El nuevo Código de Derecho Canónico (1983) señala entre los fines de las “asociaciones públicas de fieles”, como ahora nombra a las cofradías, “la búsqueda de una vida más perfecta, la promoción del culto público y la doctrina cristiana, realizar actividades de apostolado, proponer iniciativas para la evangelización, el ejercicio de obras de piedad o caridad …”, pero a las cofradías todo esto le suena a música celestial, y han optado por atrincherarse con la vieja fórmula del derecho castellano: “obedézcase, pero no se cumpla”.

Que, este inusitado y contradictorio aumento de cofrades es todo menos religioso, lo sabe hasta el Tato

Aquí no hay “cofradías piratas”, aunque sí asociaciones culturales, ladinamente fundadas para salvaguardar, llegado el caso, los ingresos de sus homólogas religiosas.
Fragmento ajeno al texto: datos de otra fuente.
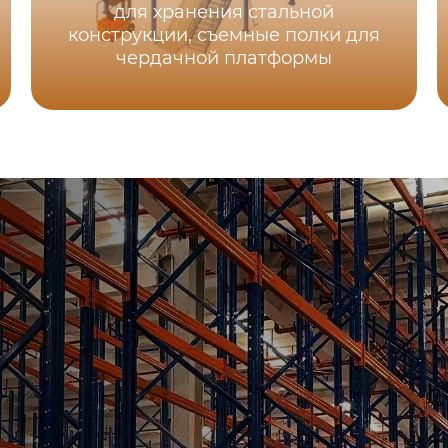
для хранения стальной
конструкции, съемные полки для
чердачной платформы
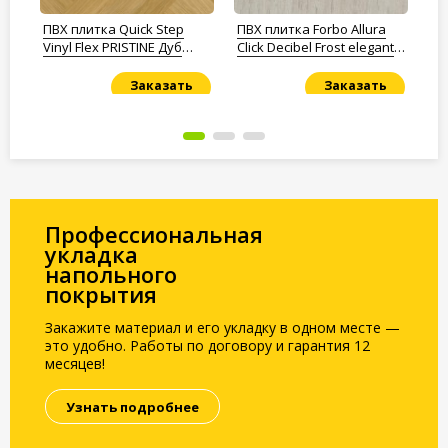
ПВХ плитка Quick Step
ПВХ плитка Forbo Allura
ПВ
Vinyl Flex PRISTINE Дуб
Click Decibel Frost elegant
Fl
безмятежный
oak
натуральный cредний
Заказать
Заказать
Под заказ
Под заказ
По
Профессиональная
укладка
напольного
покрытия
Закажите материал и его укладку в одном месте —
это удобно. Работы по договору и гарантия 12
месяцев!
Узнать подробнее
Quien ha permitido este carajal jurídico, no ha de extrañarse que, a las cofradías y a sus conspicuos representantes les traiga al pairo hacer apostolado, participar en la evangelización, vivir en comunión eclesial… porque entienden que esto no son más que monsergas de los curas, que no hacen otra cosa que tocar los cojones. Esto es una opinión, no un reproche. Sin duda, nadie preveía su desmedido crecimiento, que las ha transformado en un fenómeno social a contracorriente de la historia. Gobernadas tradicionalmente por las clericales oligarquías locales, en los años del nacional-catolicismo, toleraron, mal que bien, su distópico componente popular, aunque se intentó imponer un modelo de celebración a partir de algunos estereotipos de rancio abolengo castellano: silencio, austeridad, recogimiento… Toda una metáfora opuesta al bullicio que la dilatada presencia de las procesiones en la calle y los consiguientes problemas que pasos y cargadores causaban. En esta cruzada contra lo popular – sinónimo entonces de chabacano – la construcción del Museo de Semana Santa vino a echar una manita a este propósito al colocar ruedas a los pasos y acabar así de una vez por todas con el bochornoso espectáculo de los fondos. Pero, con lo que no contaron los adalides del buen gusto fue con el bucle sentimental que se propuso rescatar el censurado costumbrismo mundano de la celebración, y que su banderín de enganche habría de ser sacar de nuevo los pasos a hombros. Aquella estrategia, en la que se embarcó a los voluntariosos aspirantes, que pagaron incluso de su bolsillo la reforma de las mesas, fue todo un éxito, de manera que la Semana Santa popular, por entonces poco menos que en liquidación por cierre, creció desorbitadamente, y la cosa promete ir a más con la masiva y justa incorporación de la mujer. Que este crecimiento es todo menos religioso, lo sabe hasta el Tato, y sobra decir se produce en el contexto de una sociedad plenamente secularizada, y por tanto no tiene repercusión alguna en la lánguida vida de las pequeñas comunidades religiosas de la diócesis, por más que el obispo emérito de Sevilla – monseñor Asenjo Peregrina – ingenuamente piense que las cofradías son el “dique contra la secularización”. Igual en Sevilla lo son, pero aquí mucho me temo que no.

Esta extemporánea vitalidad del fenómeno “semanasantero” tiene mucho que ver con su autonomía eclesial, económica y social

Esta extemporánea vitalidad del fenómeno “semansantero” tiene mucho que ver con su autonomía eclesial, económica y social. Su “espontaneidad no educada” no precisa de nadie, ni siquiera de sus propios cofrades, ya que a las asambleas van unos pocos incondicionales – de las directivas se entiende – que se representan a sí mismos, haciendo y deshaciendo a su antojo, con la indiferencia cómplice de la mayoría. Su manifiesta separación del hecho religioso tiene a los clérigos desconcertados, y sin saber qué hacer, ante un problema que ha merecido incluso la atención – para mal – del Papa y su nuncio en España. Esta deriva y su modelo populista es hechura cabal de los tiempos que corren, aunque recuerde bastante al caciquismo de toda la vida, y como tal no tolera disidencia alguna; ya saben: al amigo el culo, al enemigo por culo y al indiferente aplíquese la legislación vigente. Dicho esto, ¿qué coños pinta aquí Dios? y ¿quién les ha dado a los curas vela en este entierro? ¿Ha de considerarse esto religiosidad popular? Ahí lo dejo, recordando aquella genial y efímera pintada que proclamaba: ¿Habré muerto solo para salvar el turismo? Feliz Pascua a la gran familia cofrade y buen provecho a los que la festejen con “dos y pingada”.